[PROMPT]:
Where a line of the listing below includes the word "even", reproduce that line.
= = =
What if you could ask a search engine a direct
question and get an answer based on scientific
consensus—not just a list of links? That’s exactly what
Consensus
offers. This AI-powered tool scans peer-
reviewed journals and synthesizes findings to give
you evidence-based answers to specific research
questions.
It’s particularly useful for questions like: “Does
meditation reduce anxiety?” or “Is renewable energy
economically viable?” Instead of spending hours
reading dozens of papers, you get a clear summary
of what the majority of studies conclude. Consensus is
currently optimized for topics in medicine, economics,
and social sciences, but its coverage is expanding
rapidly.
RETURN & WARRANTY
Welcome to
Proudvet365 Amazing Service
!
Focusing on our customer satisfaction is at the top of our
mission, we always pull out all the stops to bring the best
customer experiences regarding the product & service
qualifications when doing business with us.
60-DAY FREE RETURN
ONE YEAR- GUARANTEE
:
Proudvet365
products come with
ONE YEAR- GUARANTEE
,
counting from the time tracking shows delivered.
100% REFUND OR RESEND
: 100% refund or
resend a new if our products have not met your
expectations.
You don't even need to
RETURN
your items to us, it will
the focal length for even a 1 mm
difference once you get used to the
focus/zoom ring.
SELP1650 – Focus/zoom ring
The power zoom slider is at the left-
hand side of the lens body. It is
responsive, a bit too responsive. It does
= = =
[RESPONSE AREA]:
You don't even need to
the focal length for even a 1 mm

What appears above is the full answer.